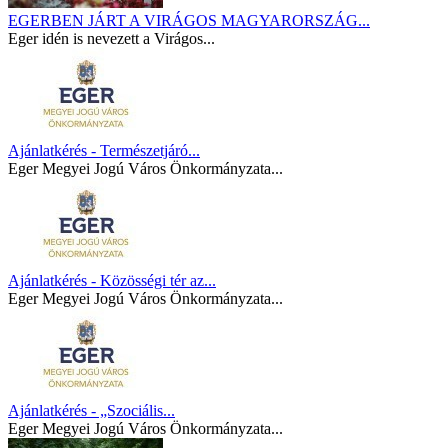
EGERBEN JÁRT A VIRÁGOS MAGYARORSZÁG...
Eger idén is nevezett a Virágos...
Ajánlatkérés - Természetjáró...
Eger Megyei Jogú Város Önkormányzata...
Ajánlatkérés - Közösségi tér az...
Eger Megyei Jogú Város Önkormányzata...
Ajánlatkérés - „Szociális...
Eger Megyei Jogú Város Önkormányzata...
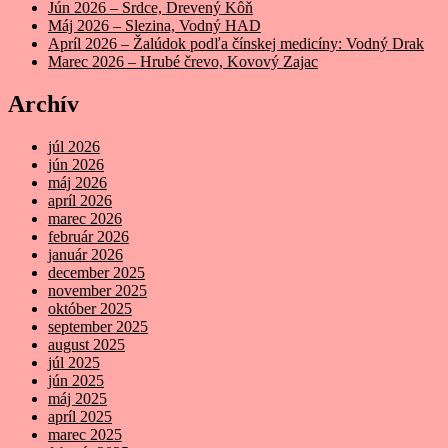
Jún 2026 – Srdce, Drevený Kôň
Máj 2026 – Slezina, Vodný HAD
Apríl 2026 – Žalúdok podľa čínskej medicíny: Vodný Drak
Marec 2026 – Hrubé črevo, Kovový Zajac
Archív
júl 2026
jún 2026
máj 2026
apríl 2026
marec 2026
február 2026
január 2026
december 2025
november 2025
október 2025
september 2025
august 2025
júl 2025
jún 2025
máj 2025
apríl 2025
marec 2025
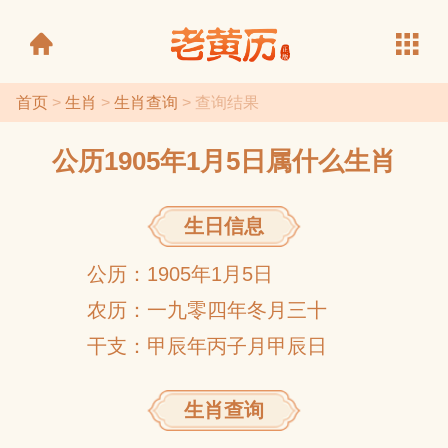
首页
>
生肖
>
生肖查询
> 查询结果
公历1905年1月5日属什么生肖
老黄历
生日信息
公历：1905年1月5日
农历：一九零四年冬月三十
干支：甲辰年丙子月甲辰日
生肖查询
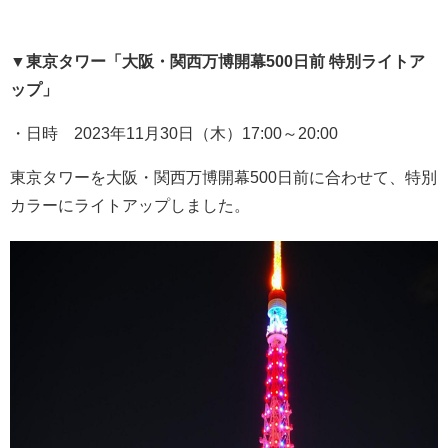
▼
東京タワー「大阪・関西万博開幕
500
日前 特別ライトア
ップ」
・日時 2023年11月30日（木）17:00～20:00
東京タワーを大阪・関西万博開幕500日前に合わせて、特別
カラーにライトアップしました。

:::::

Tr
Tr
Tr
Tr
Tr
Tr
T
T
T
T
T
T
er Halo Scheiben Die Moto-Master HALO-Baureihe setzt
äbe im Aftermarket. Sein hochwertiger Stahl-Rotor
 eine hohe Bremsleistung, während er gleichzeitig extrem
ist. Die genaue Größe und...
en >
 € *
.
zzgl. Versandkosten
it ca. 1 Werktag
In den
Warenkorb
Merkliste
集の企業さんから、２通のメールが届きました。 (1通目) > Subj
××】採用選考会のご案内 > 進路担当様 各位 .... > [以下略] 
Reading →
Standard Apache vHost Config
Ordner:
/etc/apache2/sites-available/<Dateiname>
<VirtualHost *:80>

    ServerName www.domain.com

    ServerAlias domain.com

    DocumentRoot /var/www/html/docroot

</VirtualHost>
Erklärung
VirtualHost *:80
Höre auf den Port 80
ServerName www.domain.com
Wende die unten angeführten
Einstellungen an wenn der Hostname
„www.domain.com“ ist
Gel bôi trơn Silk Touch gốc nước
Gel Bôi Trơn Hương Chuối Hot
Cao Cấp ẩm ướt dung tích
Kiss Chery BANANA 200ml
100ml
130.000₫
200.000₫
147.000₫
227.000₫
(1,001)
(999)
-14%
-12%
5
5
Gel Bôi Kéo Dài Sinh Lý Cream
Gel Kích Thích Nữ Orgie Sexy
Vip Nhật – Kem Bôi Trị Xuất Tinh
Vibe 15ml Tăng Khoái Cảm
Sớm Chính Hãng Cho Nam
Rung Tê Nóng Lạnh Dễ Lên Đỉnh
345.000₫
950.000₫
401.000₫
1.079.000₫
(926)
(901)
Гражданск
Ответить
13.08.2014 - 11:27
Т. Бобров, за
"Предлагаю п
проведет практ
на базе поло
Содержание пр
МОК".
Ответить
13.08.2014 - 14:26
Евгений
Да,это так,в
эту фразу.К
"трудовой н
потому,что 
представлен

:::::

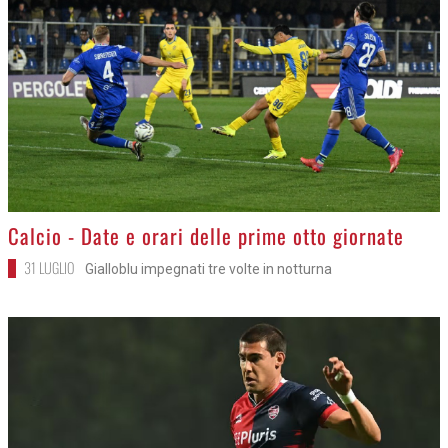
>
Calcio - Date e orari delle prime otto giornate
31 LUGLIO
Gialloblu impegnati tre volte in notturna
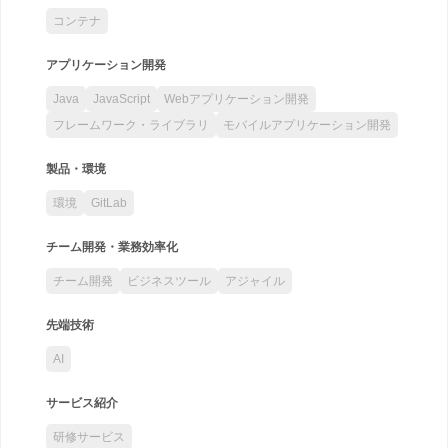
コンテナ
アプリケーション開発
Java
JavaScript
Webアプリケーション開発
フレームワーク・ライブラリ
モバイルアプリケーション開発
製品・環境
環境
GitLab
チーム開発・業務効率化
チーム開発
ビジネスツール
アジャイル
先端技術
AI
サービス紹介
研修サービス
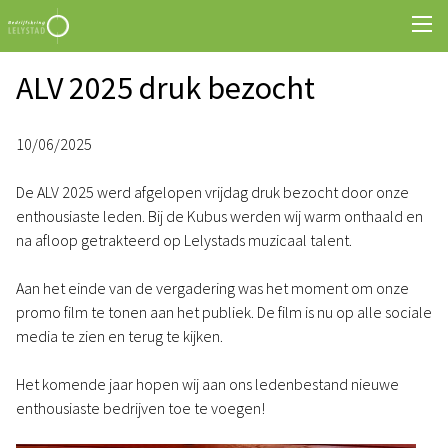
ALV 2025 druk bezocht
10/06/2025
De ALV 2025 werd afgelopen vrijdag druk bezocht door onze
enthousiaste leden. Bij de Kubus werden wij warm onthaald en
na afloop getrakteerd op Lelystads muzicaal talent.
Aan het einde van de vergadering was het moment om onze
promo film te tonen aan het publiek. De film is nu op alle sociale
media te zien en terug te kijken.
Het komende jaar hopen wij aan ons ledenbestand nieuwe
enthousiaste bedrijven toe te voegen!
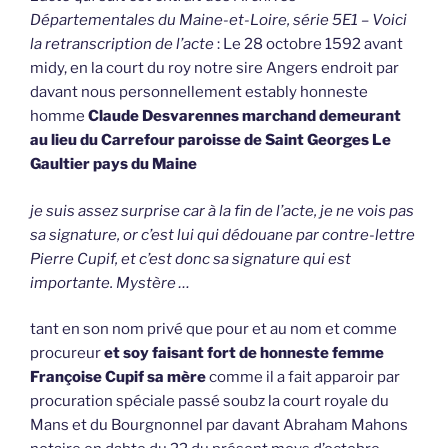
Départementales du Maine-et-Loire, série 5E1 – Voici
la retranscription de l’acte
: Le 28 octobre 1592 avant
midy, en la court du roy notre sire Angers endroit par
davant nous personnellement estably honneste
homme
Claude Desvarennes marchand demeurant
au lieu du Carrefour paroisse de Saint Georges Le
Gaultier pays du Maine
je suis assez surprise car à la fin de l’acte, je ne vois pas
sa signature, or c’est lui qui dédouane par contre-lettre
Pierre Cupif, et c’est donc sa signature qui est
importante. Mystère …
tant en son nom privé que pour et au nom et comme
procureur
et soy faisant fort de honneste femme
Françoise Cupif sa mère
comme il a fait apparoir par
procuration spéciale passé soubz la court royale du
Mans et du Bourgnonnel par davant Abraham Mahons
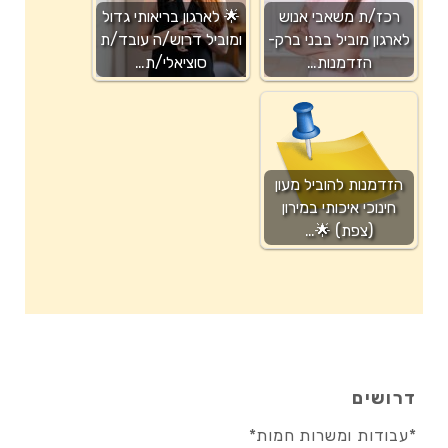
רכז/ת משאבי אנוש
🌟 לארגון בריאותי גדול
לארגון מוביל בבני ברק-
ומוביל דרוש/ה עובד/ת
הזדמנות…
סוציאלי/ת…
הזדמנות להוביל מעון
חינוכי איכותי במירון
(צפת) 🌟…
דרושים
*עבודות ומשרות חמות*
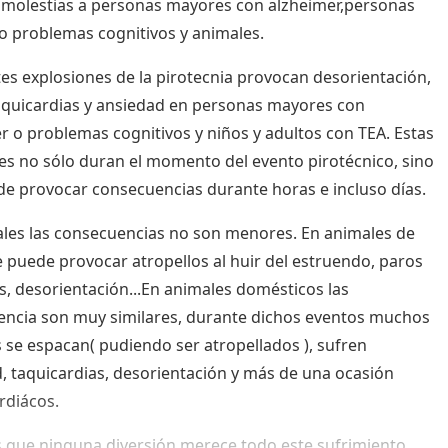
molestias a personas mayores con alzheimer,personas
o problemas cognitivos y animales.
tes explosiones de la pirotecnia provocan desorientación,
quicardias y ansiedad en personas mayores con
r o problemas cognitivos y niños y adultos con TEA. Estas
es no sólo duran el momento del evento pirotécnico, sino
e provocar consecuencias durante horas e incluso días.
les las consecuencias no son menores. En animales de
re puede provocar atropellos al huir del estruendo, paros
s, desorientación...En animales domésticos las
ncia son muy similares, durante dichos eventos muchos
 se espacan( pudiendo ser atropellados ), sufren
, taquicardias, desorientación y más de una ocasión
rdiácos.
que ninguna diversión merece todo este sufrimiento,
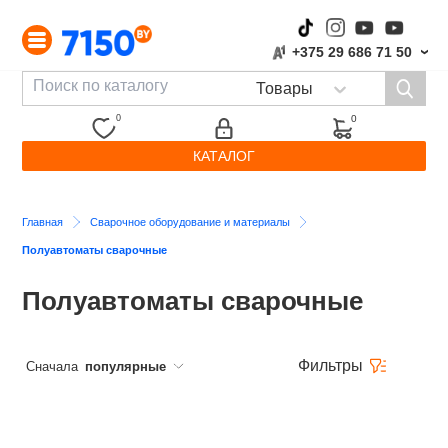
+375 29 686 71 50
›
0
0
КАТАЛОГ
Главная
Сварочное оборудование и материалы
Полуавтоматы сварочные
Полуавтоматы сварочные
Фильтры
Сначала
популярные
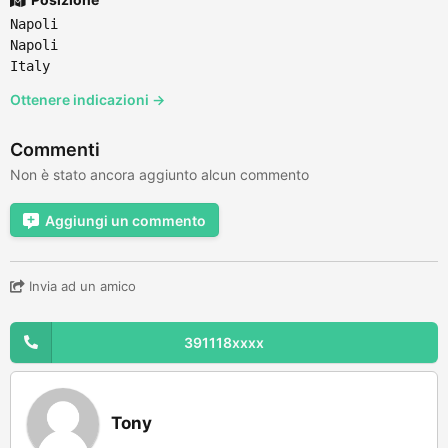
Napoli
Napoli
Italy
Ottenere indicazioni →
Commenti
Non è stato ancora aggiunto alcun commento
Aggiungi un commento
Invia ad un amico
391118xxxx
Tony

:::::

YOUR ASSIGNMENT:
Whichever lines of the data include the word "cognitivos", pull them out.

TASK SOLUTION:
o problemas cognitivos y animales.
r o problemas cognitivos y niños y adultos con TEA. Estas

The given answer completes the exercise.